• [INSTRUCTIONS TO FOLLOW]: Pick out the lines below with "víťazov" and list them.

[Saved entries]
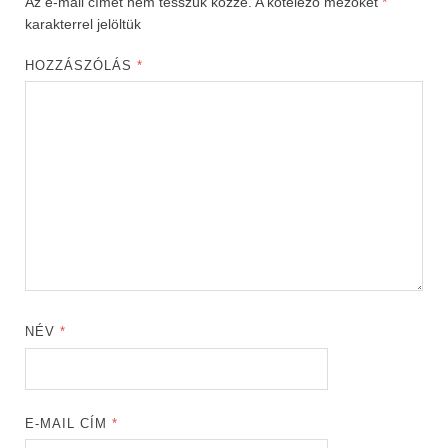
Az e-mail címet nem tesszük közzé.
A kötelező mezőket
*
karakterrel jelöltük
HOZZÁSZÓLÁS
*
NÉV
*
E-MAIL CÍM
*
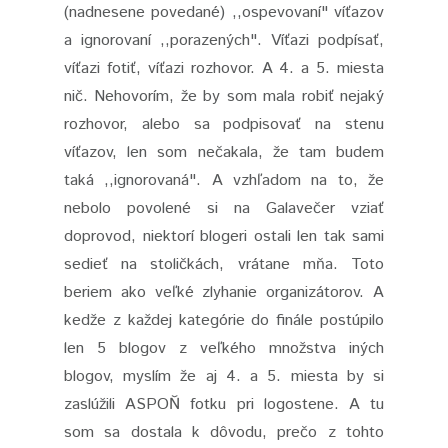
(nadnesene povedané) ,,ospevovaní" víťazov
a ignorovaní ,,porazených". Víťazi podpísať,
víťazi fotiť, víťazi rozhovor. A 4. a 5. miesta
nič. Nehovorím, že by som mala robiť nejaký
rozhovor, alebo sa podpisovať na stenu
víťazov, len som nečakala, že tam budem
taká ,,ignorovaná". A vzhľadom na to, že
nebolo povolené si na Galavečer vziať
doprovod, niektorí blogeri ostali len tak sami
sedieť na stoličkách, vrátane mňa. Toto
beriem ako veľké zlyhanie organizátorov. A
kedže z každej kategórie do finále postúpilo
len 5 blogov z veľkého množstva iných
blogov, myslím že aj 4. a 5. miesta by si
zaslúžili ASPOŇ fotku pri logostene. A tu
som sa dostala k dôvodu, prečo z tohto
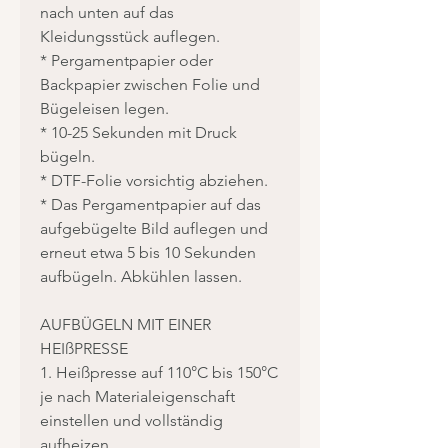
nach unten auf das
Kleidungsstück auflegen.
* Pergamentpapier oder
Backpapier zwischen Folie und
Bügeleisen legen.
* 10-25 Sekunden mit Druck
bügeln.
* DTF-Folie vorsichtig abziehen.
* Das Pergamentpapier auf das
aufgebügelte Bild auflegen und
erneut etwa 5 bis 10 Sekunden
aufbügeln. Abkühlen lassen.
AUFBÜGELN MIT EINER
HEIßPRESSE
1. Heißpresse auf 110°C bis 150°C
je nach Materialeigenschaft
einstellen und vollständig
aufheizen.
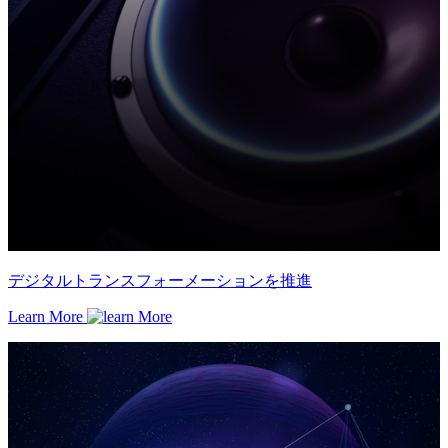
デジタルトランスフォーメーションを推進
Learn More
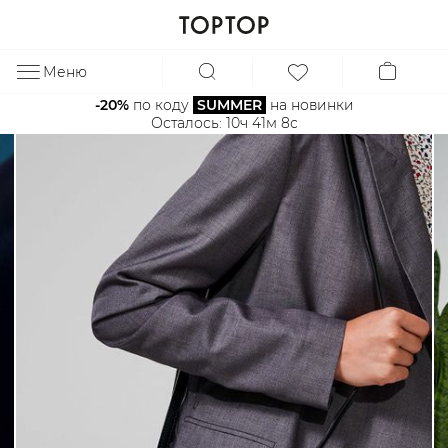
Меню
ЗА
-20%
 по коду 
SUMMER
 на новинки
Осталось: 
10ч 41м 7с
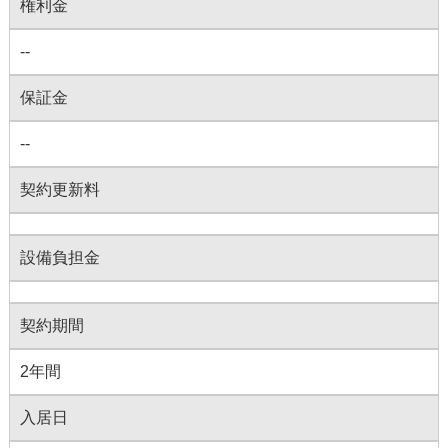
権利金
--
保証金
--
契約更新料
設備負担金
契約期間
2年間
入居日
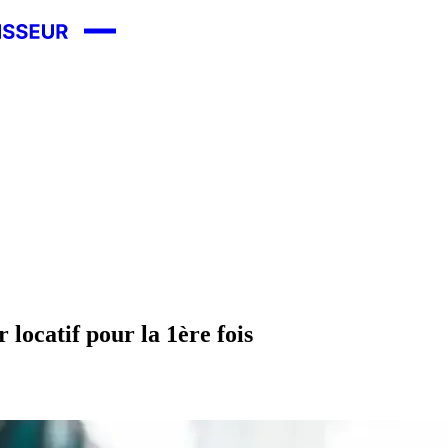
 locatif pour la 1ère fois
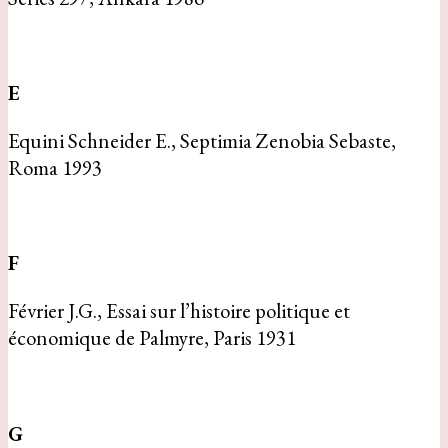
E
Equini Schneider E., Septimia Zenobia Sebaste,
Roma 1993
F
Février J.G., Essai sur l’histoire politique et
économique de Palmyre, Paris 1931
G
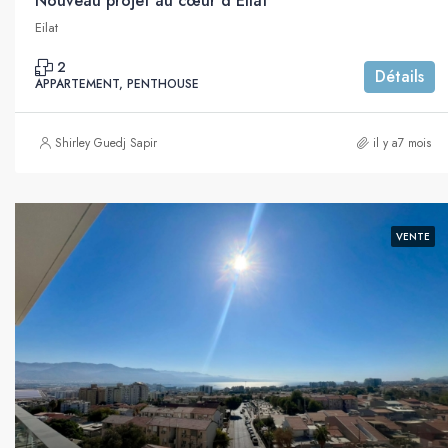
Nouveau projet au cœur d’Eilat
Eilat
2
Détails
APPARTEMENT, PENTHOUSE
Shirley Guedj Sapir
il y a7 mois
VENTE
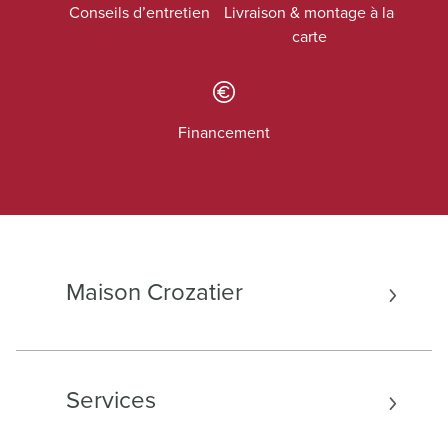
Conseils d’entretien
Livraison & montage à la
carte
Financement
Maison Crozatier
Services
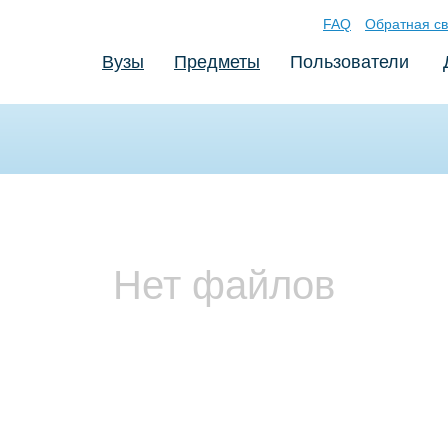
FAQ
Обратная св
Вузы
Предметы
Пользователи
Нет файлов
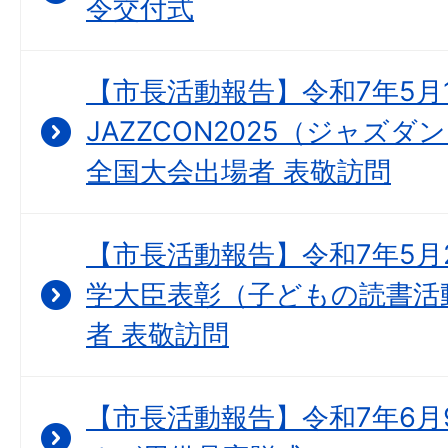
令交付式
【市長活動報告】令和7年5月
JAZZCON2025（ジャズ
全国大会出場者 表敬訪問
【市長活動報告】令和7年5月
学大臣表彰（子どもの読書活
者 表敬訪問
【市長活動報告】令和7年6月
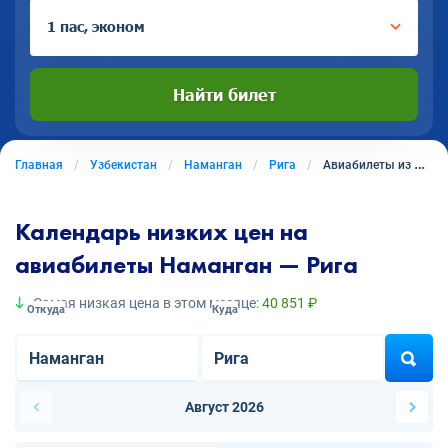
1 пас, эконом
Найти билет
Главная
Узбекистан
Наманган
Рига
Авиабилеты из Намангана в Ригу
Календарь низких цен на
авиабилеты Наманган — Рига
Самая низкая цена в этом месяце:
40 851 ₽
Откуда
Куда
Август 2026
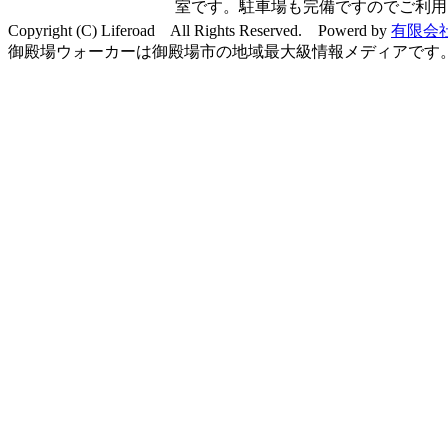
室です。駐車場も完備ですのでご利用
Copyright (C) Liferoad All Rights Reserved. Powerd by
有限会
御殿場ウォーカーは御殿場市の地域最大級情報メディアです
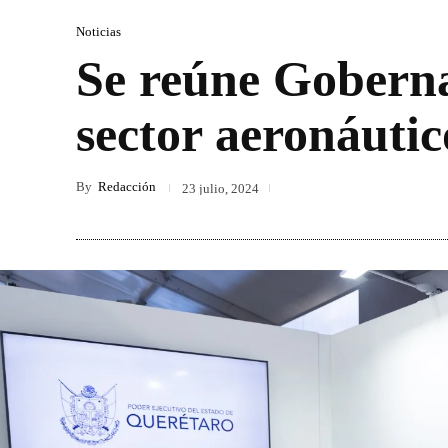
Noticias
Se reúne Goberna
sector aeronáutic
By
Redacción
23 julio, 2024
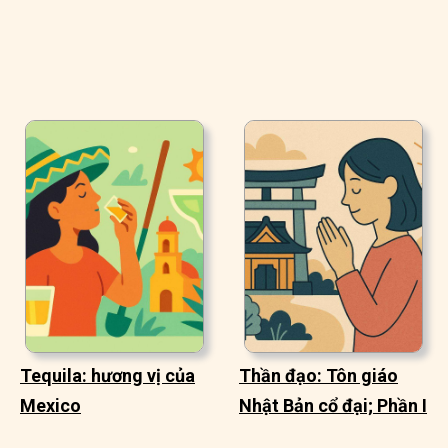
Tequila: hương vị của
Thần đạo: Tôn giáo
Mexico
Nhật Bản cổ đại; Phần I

...

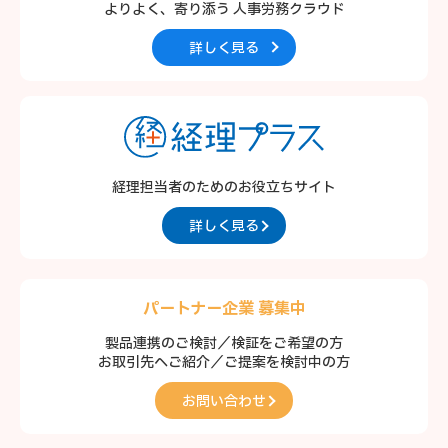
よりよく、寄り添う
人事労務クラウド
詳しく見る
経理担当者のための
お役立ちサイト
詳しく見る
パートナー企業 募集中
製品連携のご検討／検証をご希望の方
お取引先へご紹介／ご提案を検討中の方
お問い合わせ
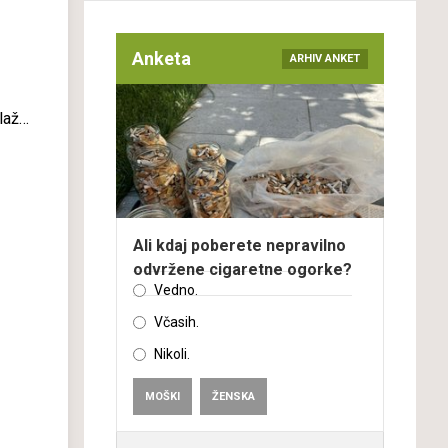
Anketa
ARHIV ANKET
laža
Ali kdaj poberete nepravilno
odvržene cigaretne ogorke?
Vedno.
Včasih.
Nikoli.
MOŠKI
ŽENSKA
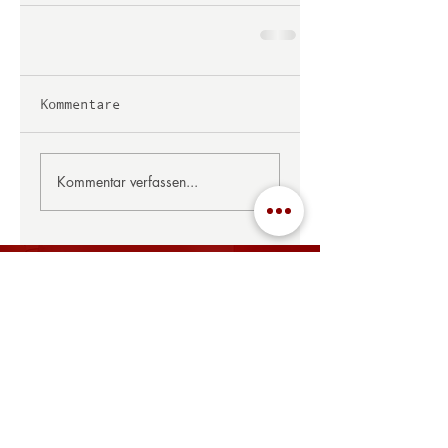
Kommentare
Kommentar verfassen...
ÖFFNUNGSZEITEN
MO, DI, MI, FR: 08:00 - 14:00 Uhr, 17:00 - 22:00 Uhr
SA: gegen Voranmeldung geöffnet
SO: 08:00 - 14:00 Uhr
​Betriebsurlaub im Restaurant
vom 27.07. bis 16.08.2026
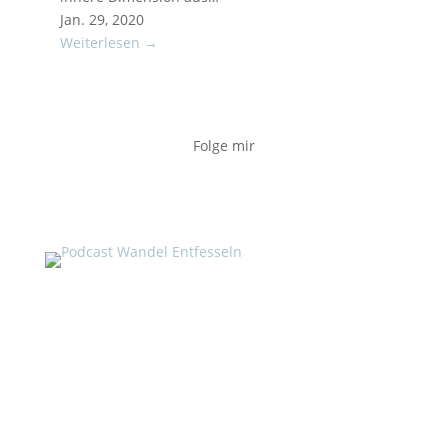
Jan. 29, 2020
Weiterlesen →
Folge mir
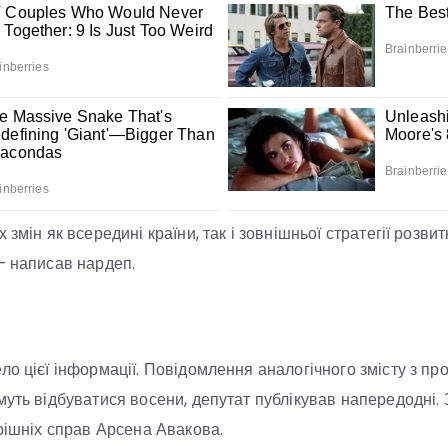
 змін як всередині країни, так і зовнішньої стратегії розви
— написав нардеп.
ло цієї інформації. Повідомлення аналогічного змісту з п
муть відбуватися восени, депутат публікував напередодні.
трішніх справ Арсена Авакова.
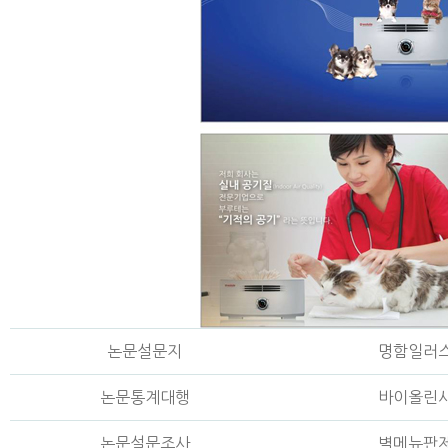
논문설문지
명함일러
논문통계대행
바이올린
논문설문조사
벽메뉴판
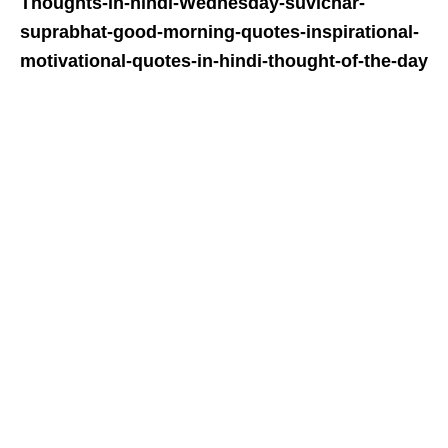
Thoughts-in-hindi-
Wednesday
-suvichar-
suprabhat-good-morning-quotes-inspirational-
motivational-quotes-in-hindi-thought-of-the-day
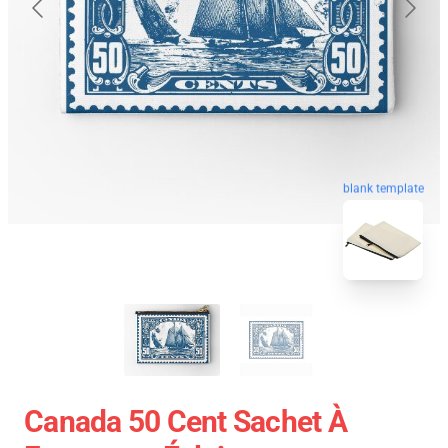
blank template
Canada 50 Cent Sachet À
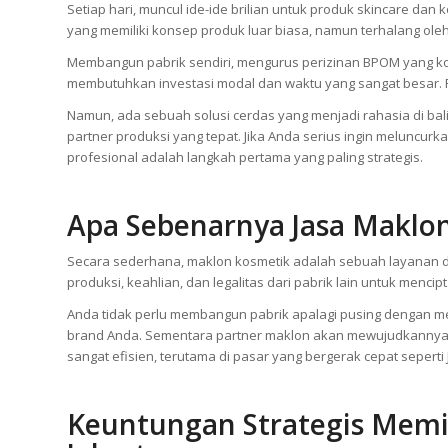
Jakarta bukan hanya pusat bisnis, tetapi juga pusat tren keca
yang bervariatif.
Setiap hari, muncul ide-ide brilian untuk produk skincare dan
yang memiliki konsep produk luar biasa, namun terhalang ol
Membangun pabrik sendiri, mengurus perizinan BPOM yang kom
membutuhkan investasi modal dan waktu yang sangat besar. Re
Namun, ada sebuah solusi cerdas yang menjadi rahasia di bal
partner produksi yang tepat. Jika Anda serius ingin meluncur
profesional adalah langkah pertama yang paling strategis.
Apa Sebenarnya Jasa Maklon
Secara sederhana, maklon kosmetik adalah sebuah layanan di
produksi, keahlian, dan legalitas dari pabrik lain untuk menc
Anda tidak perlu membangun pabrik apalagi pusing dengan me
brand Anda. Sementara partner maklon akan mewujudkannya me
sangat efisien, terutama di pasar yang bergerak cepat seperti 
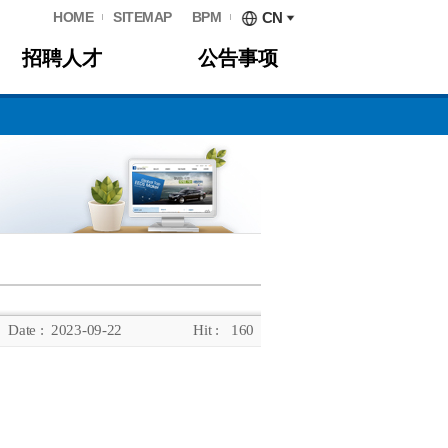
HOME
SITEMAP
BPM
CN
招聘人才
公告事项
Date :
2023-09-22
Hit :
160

...

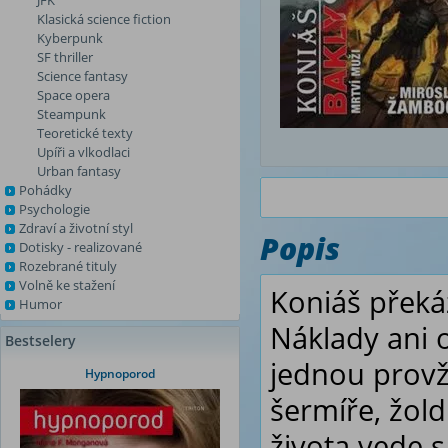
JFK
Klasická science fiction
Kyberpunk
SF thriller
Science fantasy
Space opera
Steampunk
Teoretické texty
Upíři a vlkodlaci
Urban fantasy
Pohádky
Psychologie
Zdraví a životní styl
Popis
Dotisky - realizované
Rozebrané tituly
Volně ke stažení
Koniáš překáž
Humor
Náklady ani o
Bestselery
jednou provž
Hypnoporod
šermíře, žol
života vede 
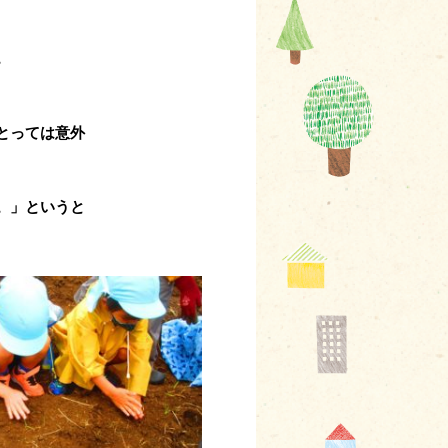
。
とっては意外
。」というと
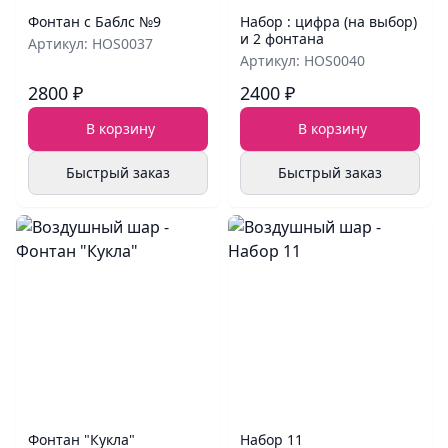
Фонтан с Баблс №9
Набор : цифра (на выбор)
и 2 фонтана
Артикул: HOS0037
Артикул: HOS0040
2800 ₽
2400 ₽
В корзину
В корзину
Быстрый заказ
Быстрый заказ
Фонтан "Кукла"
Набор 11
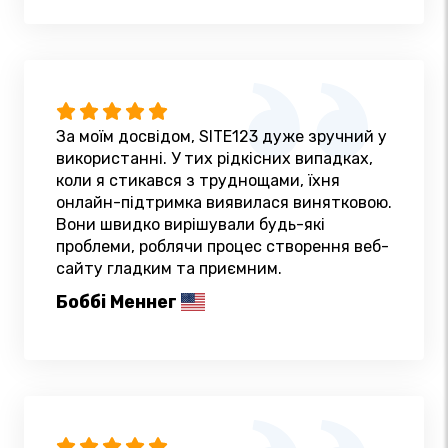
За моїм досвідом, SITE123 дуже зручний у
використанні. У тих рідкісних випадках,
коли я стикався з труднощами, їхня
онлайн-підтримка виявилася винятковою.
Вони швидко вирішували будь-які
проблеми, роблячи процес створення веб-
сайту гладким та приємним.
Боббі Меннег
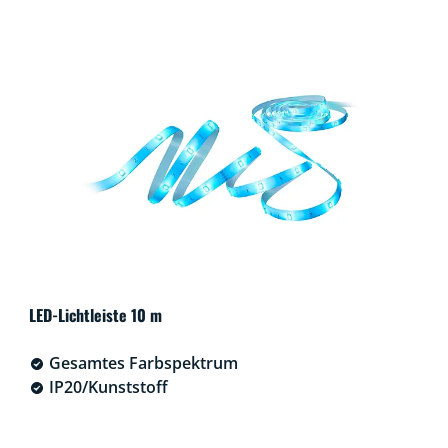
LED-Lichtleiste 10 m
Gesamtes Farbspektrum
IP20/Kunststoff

• [PROBLEM SOLUTION]:
(nadnesene povedané) ,,ospevovaní" víťazov
víťazov, len som nečakala, že tam budem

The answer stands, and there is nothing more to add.